After receiving the subtitles or subtitles returned by the WebRTC server, the WebRTC client displays the subtitles or subtitles in a video frame of the corresponding target WebRTC client.
A method of WebRTC point-to-point audio and video calling as claimed in claim 5, wherein

The subtitle request message includes a translation source language, a translation target language, and a translation return type, and the translation return type includes text translation and/or speech translation.
The method of the WebRTC point-to-point audio and video call according to claim 5 or 6, the method further comprising:

The WebRTC client saves the subtitle or the translated subtitle.
A WebRTC client, including a sending module and a display module, wherein

The sending module is configured to: send a subtitle request message or a subtitle request message requesting one or more target WebRTC clients to the WebRTC server;

The display module is configured to: after receiving the subtitles or subtitles returned by the WebRTC server, displaying the subtitles or subtitles in a video frame of the corresponding target WebRTC client.
The WebRTC client of claim 8, the client further comprising a save module, wherein

The saving module is configured to: save the subtitle or the translated subtitle.
A method for webpage real-time communication WebRTC point-to-point audio and video call, comprising:

After receiving the subtitle request message of the WebRTC server, the WebRTC client sends its own audio to the voice analysis subtitle server;

The WebRTC client returns the subtitles to the WebRTC server after receiving the subtitles returned by the speech analysis subtitle server.
A method of WebRTC point-to-point audio and video calling as claimed in claim 10, wherein

The step of the WebRTC client receiving the subtitle returned by the voice analysis subtitle server and returning the subtitle to the WebRTC server includes:

After receiving the subtitle returned by the voice analysis subtitle server, the WebRTC client sends a subtitle request to the translation server, where the subtitle request includes: the subtitle, a translation source language, and a translation target language;

After receiving the translated subtitle returned by the translation server, the WebRTC client sends the translated subtitle to the WebRTC server.
A method of WebRTC point-to-point audio and video calling according to claim 11

The subtitle request further includes: a translation return type, the translation return type including a voice translation;

The method further includes: after receiving the translated audio returned by the translation server, the WebRTC client puts the translated audio into a real-time video stream, and sends the requested subtitle through a pre-established media channel.

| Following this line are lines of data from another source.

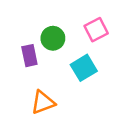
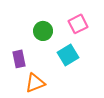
purple rectangle: (29, 56) -> (19, 59), moved

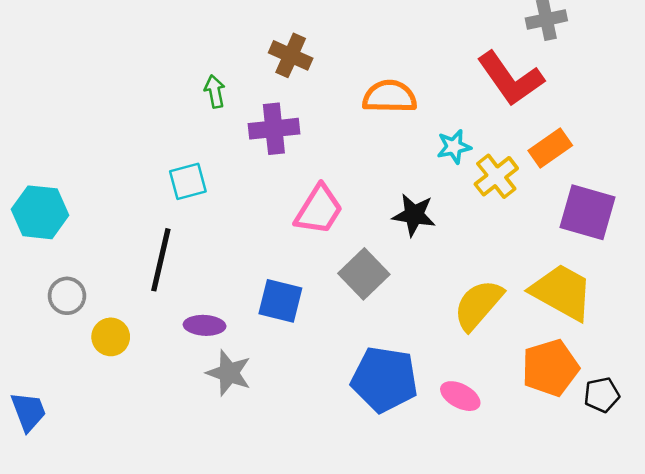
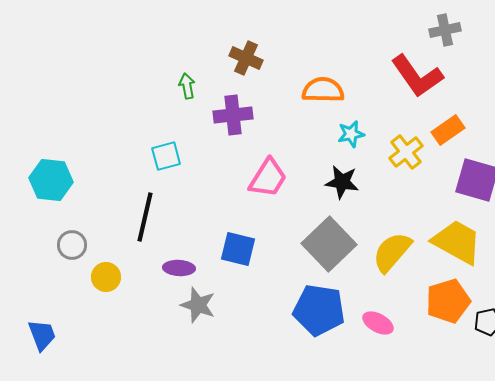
cyan star: (454, 147) -> (351, 134), moved
gray square: (364, 274) -> (329, 244), moved, size x1.4

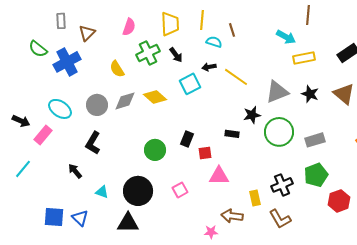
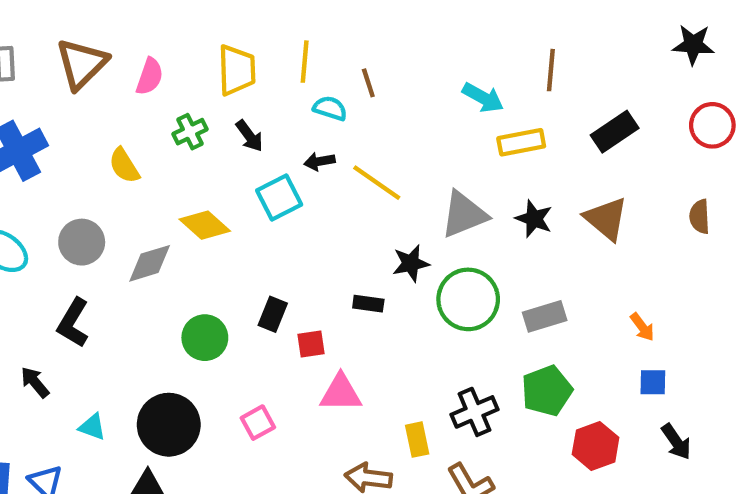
brown line: (308, 15) -> (551, 70), moved
brown triangle: (87, 33) -> (82, 64), moved, size x1.5
green cross: (148, 53) -> (190, 132), size x0.7
gray diamond: (125, 101) -> (150, 263), moved

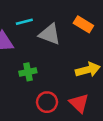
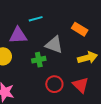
orange rectangle: (83, 24) -> (80, 29), moved
gray triangle: (50, 34) -> (54, 45), moved

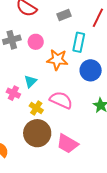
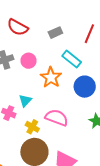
cyan rectangle: (79, 42) -> (72, 59), turned -60
orange star: (57, 60) -> (51, 77), turned 30

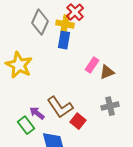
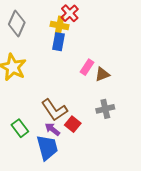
gray diamond: (40, 22) -> (17, 23), moved
purple arrow: (37, 113) -> (52, 129), moved

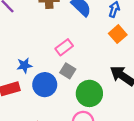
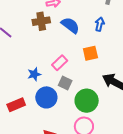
orange square: (118, 34) -> (90, 53), moved, turned 35
blue star: (24, 65) -> (34, 74), moved

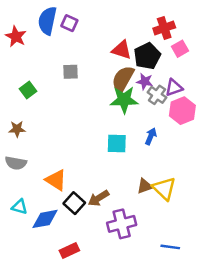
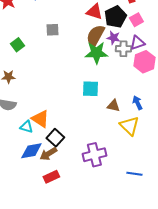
pink square: (180, 49) -> (136, 20), moved
gray cross: (157, 95) -> (123, 49), turned -35
blue arrow: (151, 136) -> (137, 103), moved, turned -48
brown triangle: (145, 186) -> (113, 106), moved, turned 32
brown arrow: (99, 198) -> (48, 154), moved
cyan triangle: (19, 207) -> (26, 127), moved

WebRTC client.
A WebRTC client includes: a first transmission module and a second transmission module, wherein

The first transmission module is configured to: after receiving the subtitle request message of the WebRTC server, send the audio to the voice analysis subtitle server;

The second transmission module is configured to: return the subtitles to the WebRTC server after receiving the subtitles returned by the speech analysis subtitle server.
The WebRTC client of claim 13 wherein

The second transmission module is configured to return the subtitles to the WebRTC server after receiving the subtitles returned by the speech analysis subtitle server as follows:

After receiving the subtitle returned by the voice analysis subtitle server, sending a subtitle request to the translation server, where the subtitle request includes: the subtitle, a translation source language, and a translation target language;

After receiving the translated subtitles returned by the translation server, the translated subtitles are sent to the WebRTC server.
The WebRTC client of claim 14 wherein

The subtitle request further includes: a translation return type, the translation return type including a voice translation;

The WebRTC client further includes a third transmission module, wherein

The third transmission module is configured to: after receiving the translated audio returned by the translation server, put the translated audio into a real-time video stream, and send it to a WebRTC client requesting subtitles through a pre-established media channel. end.